[About this exercise]:
Print all of the data below exactly as it appears, leaving out every image.
BEGIN
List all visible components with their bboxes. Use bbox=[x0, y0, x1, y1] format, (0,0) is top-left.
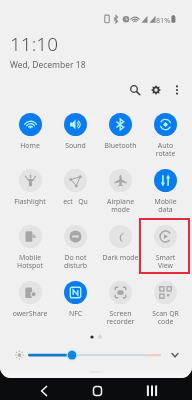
button[interactable]: Mobile Hotspot bbox=[7, 225, 53, 281]
staticText: Mobile Hotspot bbox=[7, 253, 53, 270]
staticText: Mobile data bbox=[143, 197, 188, 214]
button[interactable]: Search bbox=[125, 80, 145, 100]
button[interactable]: Sound bbox=[53, 113, 98, 169]
button[interactable]: ect Qu bbox=[53, 169, 98, 225]
button[interactable]: owerShare bbox=[7, 281, 53, 337]
button[interactable]: Dark mode bbox=[98, 225, 143, 281]
staticText: Do not disturb bbox=[53, 253, 98, 270]
button[interactable]: Recents bbox=[133, 378, 171, 400]
button[interactable]: Home bbox=[7, 113, 53, 169]
staticText: owerShare bbox=[7, 309, 53, 318]
staticText: Screen recorder bbox=[98, 309, 143, 326]
button[interactable]: Airplane mode bbox=[98, 169, 143, 225]
button[interactable]: Back bbox=[25, 378, 63, 400]
staticText: Bluetooth bbox=[98, 141, 143, 150]
button[interactable]: Settings bbox=[146, 80, 166, 100]
button[interactable]: Flashlight bbox=[7, 169, 53, 225]
staticText: ect Qu bbox=[53, 197, 98, 206]
staticText: Wed, December 18 bbox=[10, 59, 86, 71]
staticText: Airplane mode bbox=[98, 197, 143, 214]
button[interactable]: Smart View bbox=[143, 225, 188, 281]
staticText: Flashlight bbox=[7, 197, 53, 206]
button[interactable]: NFC bbox=[53, 281, 98, 337]
button[interactable]: Bluetooth bbox=[98, 113, 143, 169]
button[interactable]: Home bbox=[78, 378, 116, 400]
staticText: Auto rotate bbox=[143, 141, 188, 158]
button[interactable]: Auto rotate bbox=[143, 113, 188, 169]
button[interactable]: Do not disturb bbox=[53, 225, 98, 281]
button[interactable]: Scan QR code bbox=[143, 281, 188, 337]
button[interactable]: More options bbox=[167, 80, 187, 100]
staticText: Home bbox=[7, 141, 53, 150]
staticText: NFC bbox=[53, 309, 98, 318]
staticText: 81% bbox=[156, 15, 171, 25]
staticText: Sound bbox=[53, 141, 98, 150]
staticText: 11:10 bbox=[10, 31, 59, 57]
staticText: Smart View bbox=[143, 253, 188, 270]
staticText: Scan QR code bbox=[143, 309, 188, 326]
button[interactable]: Screen recorder bbox=[98, 281, 143, 337]
staticText: Dark mode bbox=[98, 253, 143, 262]
button[interactable]: Mobile data bbox=[143, 169, 188, 225]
END
[Result of the task]:
List all visible components with their bboxes. Use bbox=[x0, y0, x1, y1] format, (0,0) is top-left.
button[interactable]: Mobile Hotspot bbox=[7, 225, 53, 281]
staticText: Mobile Hotspot bbox=[7, 253, 53, 270]
staticText: Mobile data bbox=[143, 197, 188, 214]
button[interactable]: Search bbox=[125, 80, 145, 100]
button[interactable]: Sound bbox=[53, 113, 98, 169]
button[interactable]: ect Qu bbox=[53, 169, 98, 225]
button[interactable]: owerShare bbox=[7, 281, 53, 337]
button[interactable]: Dark mode bbox=[98, 225, 143, 281]
staticText: Do not disturb bbox=[53, 253, 98, 270]
button[interactable]: Recents bbox=[133, 378, 171, 400]
button[interactable]: Home bbox=[7, 113, 53, 169]
staticText: owerShare bbox=[7, 309, 53, 318]
staticText: Screen recorder bbox=[98, 309, 143, 326]
button[interactable]: Airplane mode bbox=[98, 169, 143, 225]
button[interactable]: Back bbox=[25, 378, 63, 400]
staticText: Bluetooth bbox=[98, 141, 143, 150]
button[interactable]: Settings bbox=[146, 80, 166, 100]
button[interactable]: Flashlight bbox=[7, 169, 53, 225]
staticText: ect Qu bbox=[53, 197, 98, 206]
staticText: Wed, December 18 bbox=[10, 59, 86, 71]
staticText: Airplane mode bbox=[98, 197, 143, 214]
button[interactable]: Smart View bbox=[143, 225, 188, 281]
staticText: Flashlight bbox=[7, 197, 53, 206]
button[interactable]: NFC bbox=[53, 281, 98, 337]
button[interactable]: Bluetooth bbox=[98, 113, 143, 169]
button[interactable]: Home bbox=[78, 378, 116, 400]
staticText: Auto rotate bbox=[143, 141, 188, 158]
button[interactable]: Auto rotate bbox=[143, 113, 188, 169]
button[interactable]: Do not disturb bbox=[53, 225, 98, 281]
button[interactable]: Scan QR code bbox=[143, 281, 188, 337]
button[interactable]: More options bbox=[167, 80, 187, 100]
staticText: Home bbox=[7, 141, 53, 150]
staticText: NFC bbox=[53, 309, 98, 318]
staticText: 81% bbox=[156, 15, 171, 25]
staticText: Sound bbox=[53, 141, 98, 150]
staticText: 11:10 bbox=[10, 31, 59, 57]
staticText: Smart View bbox=[143, 253, 188, 270]
staticText: Scan QR code bbox=[143, 309, 188, 326]
button[interactable]: Screen recorder bbox=[98, 281, 143, 337]
staticText: Dark mode bbox=[98, 253, 143, 262]
button[interactable]: Mobile data bbox=[143, 169, 188, 225]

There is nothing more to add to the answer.